Another round of appeals and cross appeals are expected to be filed this week stemming from the controversial Sustainable Growth Initiative in Douglas County.
The Sustainable Growth Initiative Committee will appeal the latest ruling in Douglas District Court by today.
The group's notice of appeal to the Nevada Supreme Court will include a case appeal statement, according to attorney Kelly Keiper, who represents the committee along with Minden attorney Bill Shaw.
A counter appeal is expected from SGI opponents, including Douglas County, the Douglas County Building Industry Association and developers Aspen Park, Chichester Estates and Nevada Northwest, Jumpers LLC, Century 21 and plaintiff Dr. Jay Marriage, Syncon Homes, Aurora Land LLC and Merrill Construction Inc.
The initiative would limit the number of new dwelling units to 280 per year in Douglas County. It was passed in November, but immediately challenged in court.
The latest appeal is on the final ruling in Douglas District Court by Judge Michael Gibbons on Feb. 11. He concluded the initiative has a legitimate governmental purpose by affecting the "public health, morals, safety and welfare of its citizens." Gibbons imposed a permanent injunction, effectively stalling the start of the initiative.

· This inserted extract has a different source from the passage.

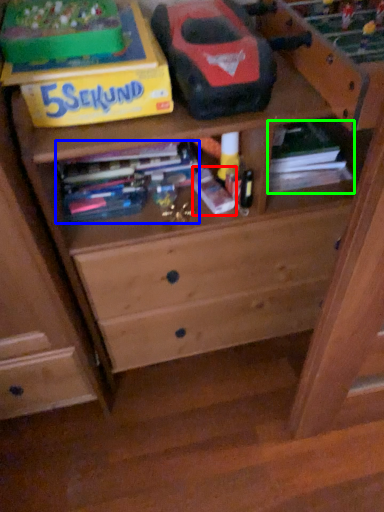 Question: Estimate the real-world distances between objects in this image. Which object is closer to book (highlighted by a red box), book (highlighted by a blue box) or book (highlighted by a green box)?

Choices:
 (A) book
 (B) book

Answer: (A)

He also ruled the measure is inconsistent with Douglas County's master plan and thus cannot be the subject of a county ordinance for implementation as an amendment to the plan.
John Garvin, co-chairman of the SGI Committee, said the committee contends the initiative is consistent with the master plan, and that the county can pass an ordinance to implement the growth cap.
He said the Supreme Court will assign a settlement conference judge to meet with all parties to settle the matter.
"Judging by the position of the (Douglas County) DA and the DCBIA ... They have both indicated there is no legal reason to compromise so I expect the conference won't be affective. But we're willing to sit down and discuss," a settlement, Garvin said.
All parties have requested that the Supreme Court to expedite the matter, but that is up to the court. District Attorney Scott Doyle has said it could take more than a year to be heard.
Last month, the Supreme Court denied a request by Nevada Northwest for a new hearing on whether SGI was administrative or legislative in nature. The court ruled Dec. 17, for the first time in Nevada, that the initiative process was valid as legislation, as opposed to administrative in nature.
The high court also said upholding the public's right to vote doesn't prevent lawsuits over the substance of an ordinance enacted to enforce growth limits.